I'm dining with Mr. Ex tonight.  I want to come to an agreement on my spousal support without going to trial and I'm hoping this face-to-face meeting will do it. We've batted my proposal back and forth a couple of times and I think we might be ready to agree. It's almost two years since he left me. He and his new wife are having a baby in the fall. I think it's time for the crawl out of divorce limbo--time for each of us to concentrate on ascending to our own separate versions of some new paradise.  I'm ready.
It's surprising how little pain is left. Now I just shake my head and ask myself why I wouldn't give up on a man who didn't want to be with me. I should have given up. But I guess we were both courageous in our separate ways. Him for pulling the plug and me for insisting that things might turn around tomorrow or next week or next year.
I don't want to be negative in any way tonight.  I don't want to utter a single syllable of sarcasm.

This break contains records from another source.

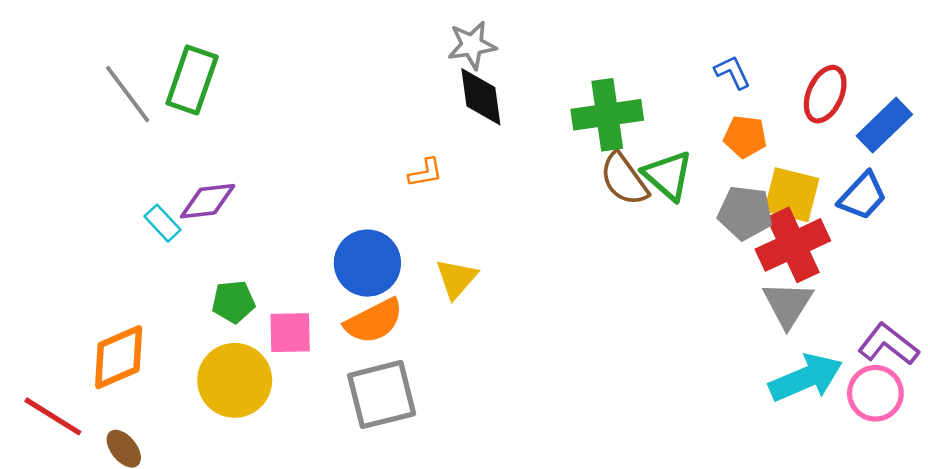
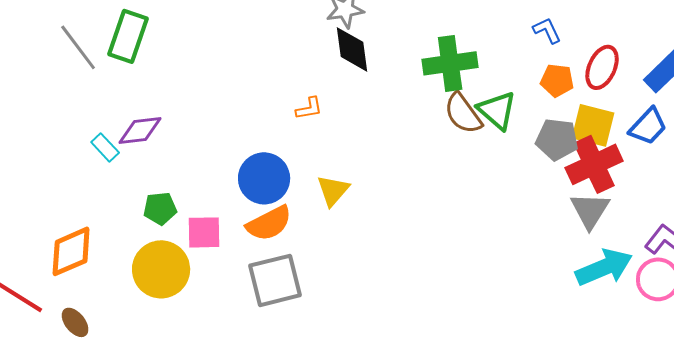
red ellipse: (825, 94) -> (602, 67), moved

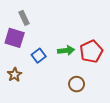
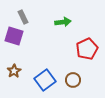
green arrow: (66, 50) -> (63, 22), moved
blue square: (39, 56) -> (45, 80), moved, size x1.5

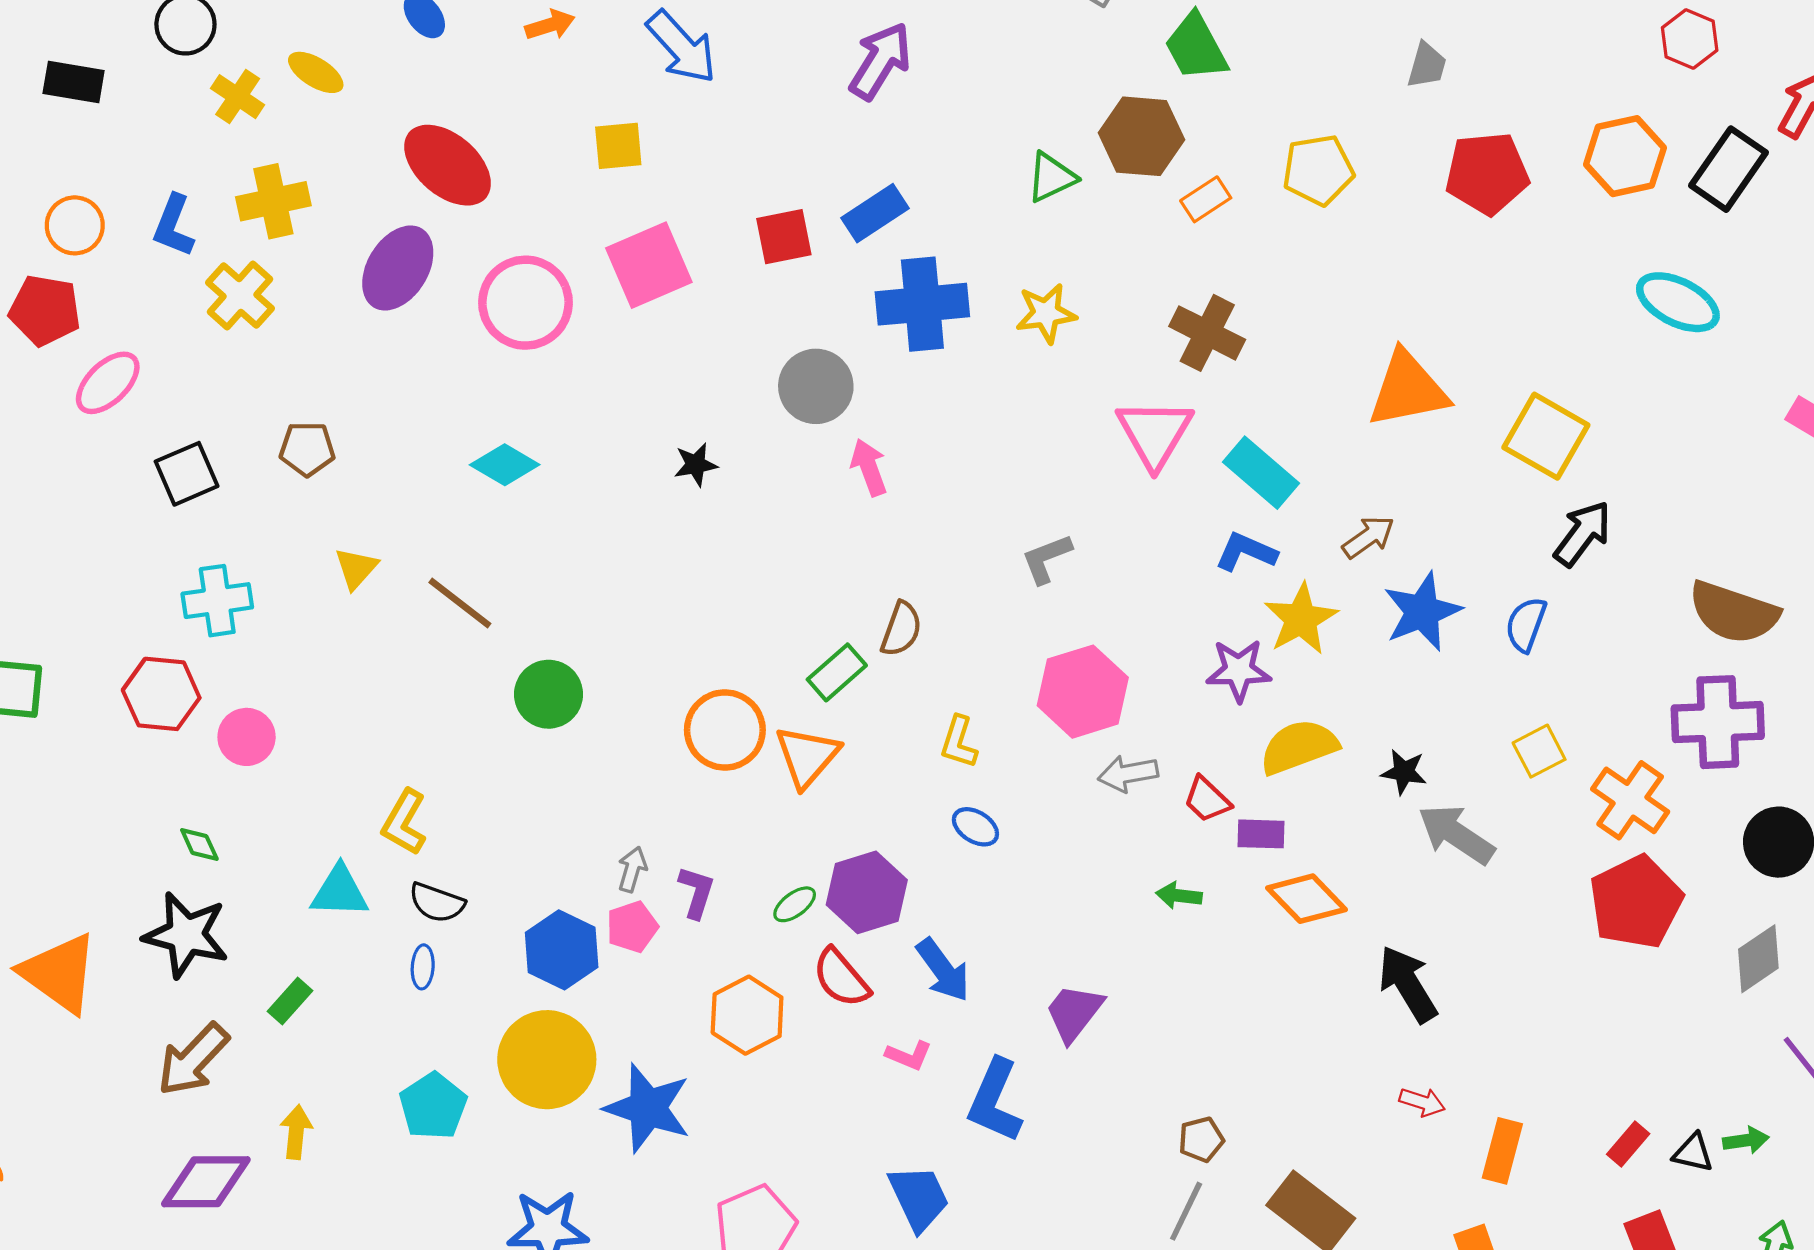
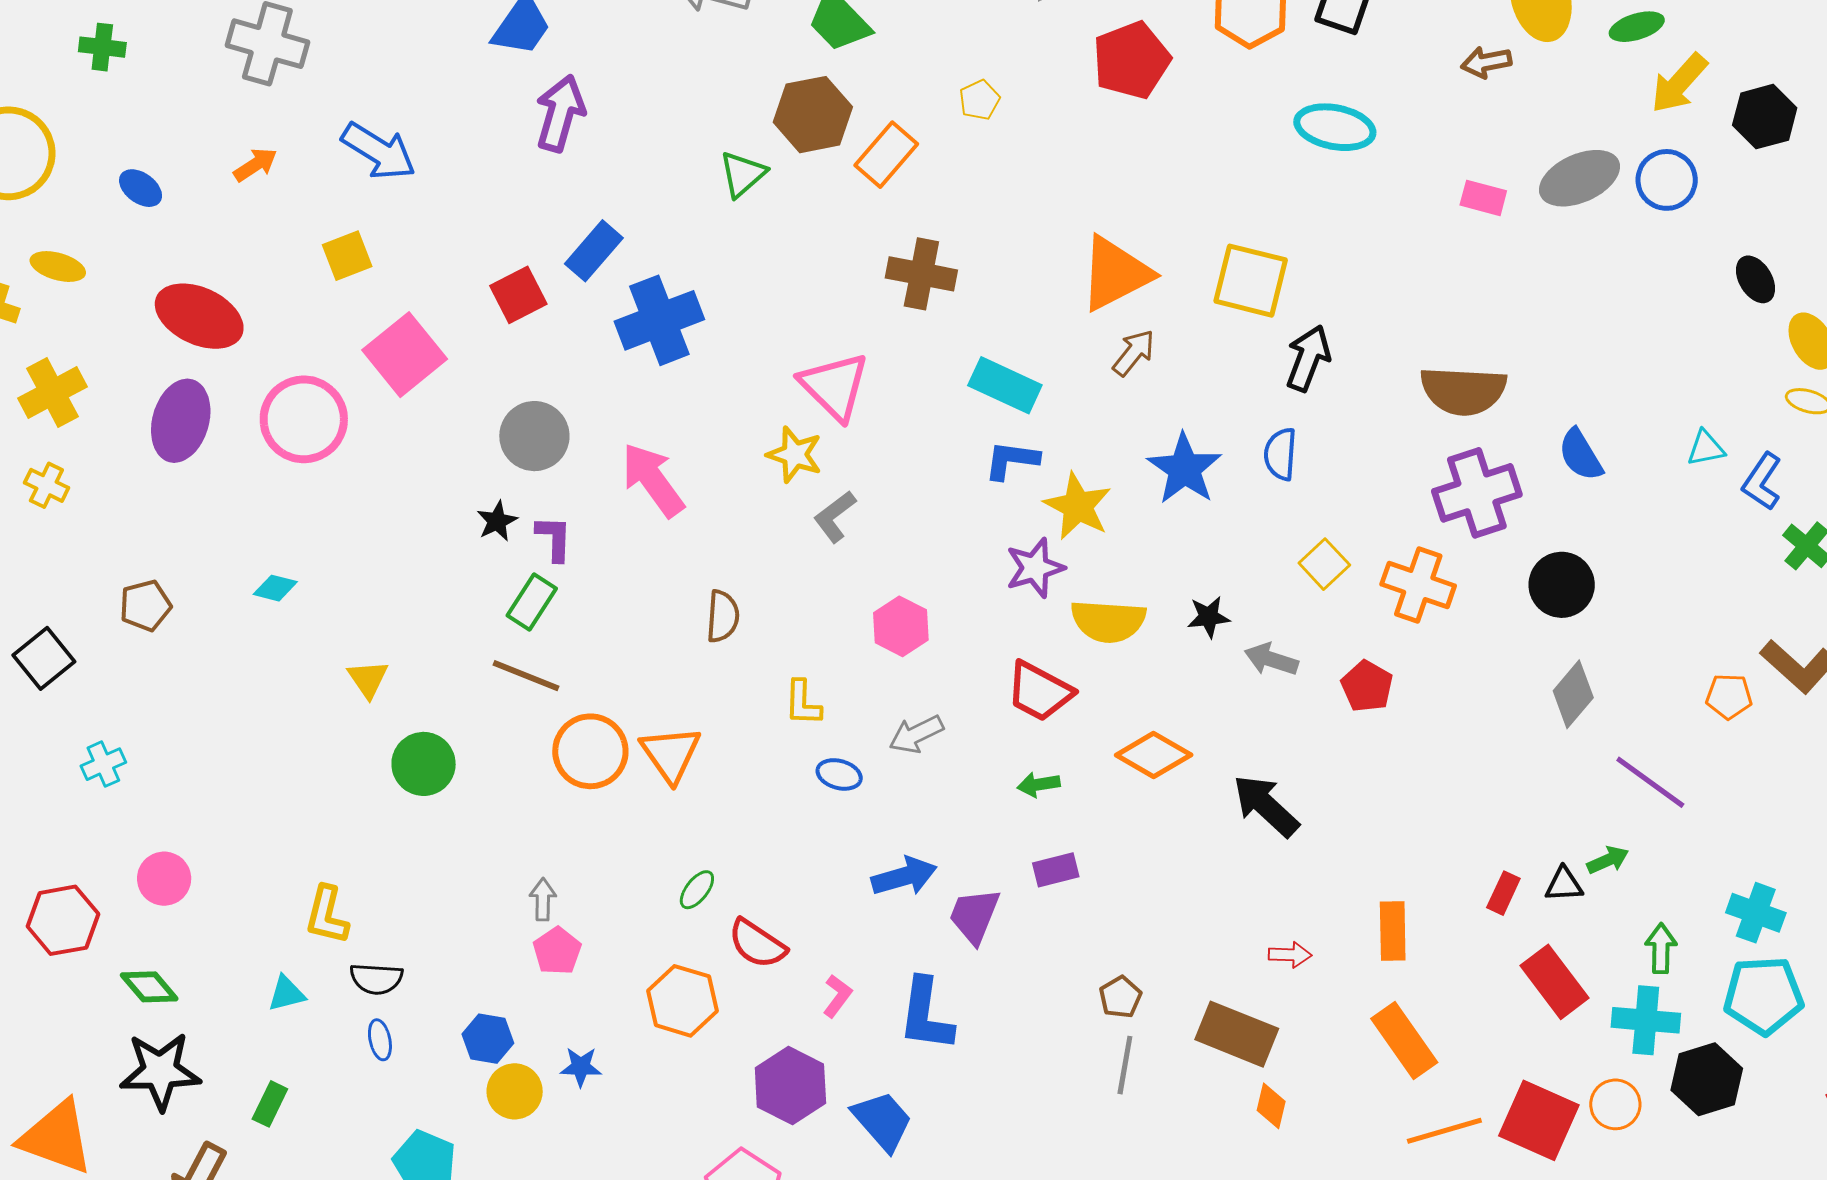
yellow pentagon: (1318, 170) -> (980, 100), size x0.6
orange rectangle: (1206, 199) -> (886, 155), size x1.4
yellow cross: (240, 295) -> (46, 485), size x0.7
yellow star: (1046, 313) -> (795, 455), moved, turned -30
gray circle: (816, 386) -> (534, 436), moved
pink triangle: (1155, 433) -> (834, 386), moved
cyan diamond: (505, 465) -> (275, 588), moved, size x0.7
pink arrow: (869, 467) -> (653, 480), size x1.5
brown arrow: (1368, 537) -> (1134, 353), moved
yellow triangle: (356, 568) -> (368, 679), moved
cyan cross: (217, 601) -> (103, 764), size x0.7
brown line: (460, 603) -> (526, 676), moved
green rectangle: (837, 672) -> (532, 602), moved
pink hexagon: (1083, 692) -> (901, 626), size x0.7
red hexagon: (161, 694) -> (63, 920), moved
yellow semicircle: (1299, 747) -> (1108, 621), turned -140
gray arrow: (1128, 774) -> (916, 734), moved
red trapezoid: (1207, 800) -> (1039, 691), size x1.5
purple rectangle: (1261, 834) -> (1056, 870), moved
gray arrow: (1456, 834) -> (1271, 659), size x0.7
green diamond: (199, 844) -> (149, 987), size x1.4
cyan triangle: (340, 892) -> (286, 994), size x0.7
purple L-shape: (696, 892) -> (554, 538), moved
purple hexagon: (867, 892) -> (790, 1085), moved
red pentagon: (1636, 902) -> (1367, 686), moved, size x0.6
blue hexagon: (562, 950) -> (488, 1039), moved, size x0.7
blue arrow: (943, 970) -> (904, 876), moved, turned -54
pink L-shape: (909, 1055) -> (837, 996), turned -60
yellow circle: (547, 1060) -> (515, 1091), size x0.6
red arrow: (1422, 1102) -> (1290, 955), moved
blue star: (648, 1108) -> (581, 1067), moved, size x0.5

I hope that no vein of sadness or anger opens up and spills forth tears or venom. I'm trying not to have a plan, to not rehearse what I want to say.  I want to stay open, moment by moment listening and thinking and responding.  As the day counts down, I'm visualizing a door flung open, upturned palms, a rose showing its insides.

Thursday, April 2, 2009

Seeking Peace and a Cast Iron Stomach

There was a time when I could eat anything. Nowadays, when I think of eating, I ponder idiomatic phrases like "eat my words," "eat your heart out," and slogans like "eat the rich" while I wonder about all the things I should or shouldn't be trying to communicate to Mr. Ex as we endeavor to settle our financial affairs. I have no reason to really trust this man, but I want to enter into an agreement with him that will finally be the end of us.  And I am seeing it as the end. The idea of being chained to him forever has left me. We are sooo close to sealing a deal and if that happens, I can almost imagine shaking his hand at our daughters' weddings and graduations without traveling backward through all the grief of the past two years. That handshake will just be a moment in a day on a green lawn striped with folding chairs or in a rustic field by an ocean and far more momentous things will be happening than ex-spouses touching hands.  He will have a new baby by then.  I'll have my MFA, a new life with a new love and maybe he'll even be at my side.
Still, my stomach hurts.  Maybe that's the way bitterness leaves the body.  Not through skin or lips, but through our intestines.  Sitting for a bit and stewing and then snaking its way out. Purging us of life's poison and leaving behind peace.